Thousands rallied in Baghdad on Friday to demand that American troops leave the country during the “million-man” march called for by an influential Shiite cleric amid heightened anti-U.S. sentiment after a U.S. drone strike earlier this month killed a top Iranian general in the Iraqi capital.
Since mid-morning, large crowds gathered on the Muslim day of prayers as loudspeakers blasted “no, no America!” at a central square in Baghdad. A child held up a poster reading, “Death to America. Death to Israel.” But by the afternoon the rally had failed to reach the critical numbers called for by the radical cleric, Muqtada al-Sadr.

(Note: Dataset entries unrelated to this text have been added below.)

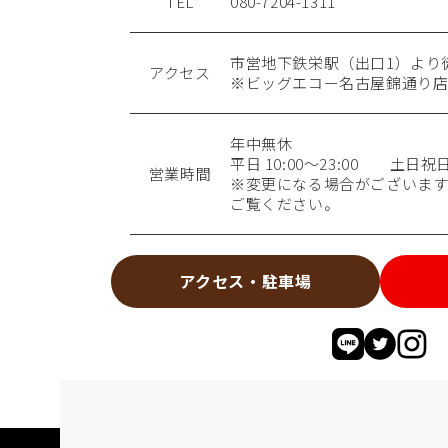
TEL
080-7204-1311
市営地下鉄栄駅（出口1）より
アクセス
※ビッグエコー名古屋錦通り店
年中無休
平日 10:00〜23:00 土日祝日 1
営業時間
※変更になる場合がございます
ご覧ください。
アクセス・駐車場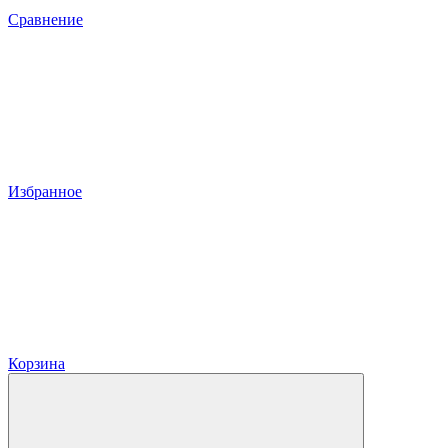
Сравнение
Избранное
Корзина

A representative of al-Sadr took to the stage at the protest site and read out a statement by the influential Shiite cleric and populist politician. It called for all foreign forces to leave Iraq, the cancellation of Iraq's security agreements with the U.S., the closure of Iraqi airspace to American military and surveillance aircraft and for U.S. President Donald Trump not to be "arrogant" when addressing Iraqi officials.
The march has rattled the separate, months-old protest movement that has rocked the capital and Shiite-majority south, where young Iraqis have demanded a government overhaul, early parliamentary elections and more accountability. After defying violence that has left 470 people dead as well as a spree of kidnappings and intimidations, those protesters fear their cause could be eclipsed by al-Sadr’s power play. “Al-Sadr doesn’t represent us,” one teenager said defiantly late Thursday on a blocked-off thoroughfare in Baghdad.